While these are generally set to amuse children, the fathers were enthralled – because, unlike most RC gadgets, this one, called an AR.Drone, is controlled by an iPhone.With a camera mounted in front and below the helicopter you get a live video stream from the camera you’ve selected. Because the helicopter is first on the floor, the video starts with your feet, and then as it floats up, a little magic happens. Kids not only see the helicopter take off but they see their faces in iPhone video. Dads, it should be noted, were just as impressed to see themselves.
Better yet, the drone is controlled using the built-in gyrometer of the iPhone (or other Apple devices or Android phones), and by tilting it you can control the helicopter. This is much more intuitive in the new version.
The French company, Parrot, captured the popular imagination with the AR.Drone in January 2010 at that great carnival of fresh products, the Consumer Electronics Show in Las Vegas. It’s the launch pad – literally in this case – for a plethora of gadgets, televisions, computers and the like; even though it comes just after the festive season rush.

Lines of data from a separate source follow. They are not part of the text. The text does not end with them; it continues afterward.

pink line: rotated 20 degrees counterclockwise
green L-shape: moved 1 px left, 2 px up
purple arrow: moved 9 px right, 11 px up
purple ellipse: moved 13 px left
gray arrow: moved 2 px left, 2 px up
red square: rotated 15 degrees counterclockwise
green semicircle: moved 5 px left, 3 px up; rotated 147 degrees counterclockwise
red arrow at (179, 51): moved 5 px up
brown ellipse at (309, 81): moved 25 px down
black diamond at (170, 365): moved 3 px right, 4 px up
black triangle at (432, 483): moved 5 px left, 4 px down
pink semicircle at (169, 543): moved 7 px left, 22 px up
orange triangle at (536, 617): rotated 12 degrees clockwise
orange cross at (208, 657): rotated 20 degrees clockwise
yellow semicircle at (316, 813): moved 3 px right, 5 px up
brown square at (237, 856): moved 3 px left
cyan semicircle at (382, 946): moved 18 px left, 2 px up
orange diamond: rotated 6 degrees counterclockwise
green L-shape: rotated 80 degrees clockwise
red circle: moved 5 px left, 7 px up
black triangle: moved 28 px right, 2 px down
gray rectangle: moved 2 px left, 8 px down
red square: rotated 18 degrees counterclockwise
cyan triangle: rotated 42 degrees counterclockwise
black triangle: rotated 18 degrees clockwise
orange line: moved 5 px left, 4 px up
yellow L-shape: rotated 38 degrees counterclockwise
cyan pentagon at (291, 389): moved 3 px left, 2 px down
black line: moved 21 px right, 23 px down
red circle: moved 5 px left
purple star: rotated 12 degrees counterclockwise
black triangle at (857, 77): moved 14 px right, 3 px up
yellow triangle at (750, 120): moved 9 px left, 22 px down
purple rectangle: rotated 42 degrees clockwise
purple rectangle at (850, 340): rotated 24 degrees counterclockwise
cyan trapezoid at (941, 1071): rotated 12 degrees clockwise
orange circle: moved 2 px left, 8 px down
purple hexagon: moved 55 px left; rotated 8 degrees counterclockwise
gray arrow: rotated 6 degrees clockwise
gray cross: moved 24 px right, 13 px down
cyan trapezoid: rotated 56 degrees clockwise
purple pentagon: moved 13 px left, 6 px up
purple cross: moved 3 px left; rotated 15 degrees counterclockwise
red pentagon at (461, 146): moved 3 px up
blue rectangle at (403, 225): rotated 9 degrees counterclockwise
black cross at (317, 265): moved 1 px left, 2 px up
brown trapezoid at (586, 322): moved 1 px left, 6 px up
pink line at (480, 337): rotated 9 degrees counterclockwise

In 2010 all the press belonged to the AR.Drone for its stand-out use of the iPhone as a controller. It uses its own little Wi-Fi hotspot to connect to the phone and may be the ultimate geek toy.
Parrot recently released the AR.Drone 2.0 (AR stands for augmented reality because it was originally designed so game developers could make their own games for the flying, video-streaming gizmo). It has a better camera (it now shoots 720p video) and a host of other improvements, including indoor and outdoor modes. Technically it’s a quadriceptor – it has four rotors – and the polystyrene body (for indoor mode) protects the blades (and whatever they may crash into as you learn to fly it).
It has about 12 to 15 minutes of flying time (and 90 minutes to recharge the battery) and you can even flip the drone right over, once you’ve mastered the flight skills. It costs R3500 and is available from importers SMAC (smac.co.za).
It’s the ultimate big-boy toy, but who can blame boys (big and small) for loving something that is so easy to fly?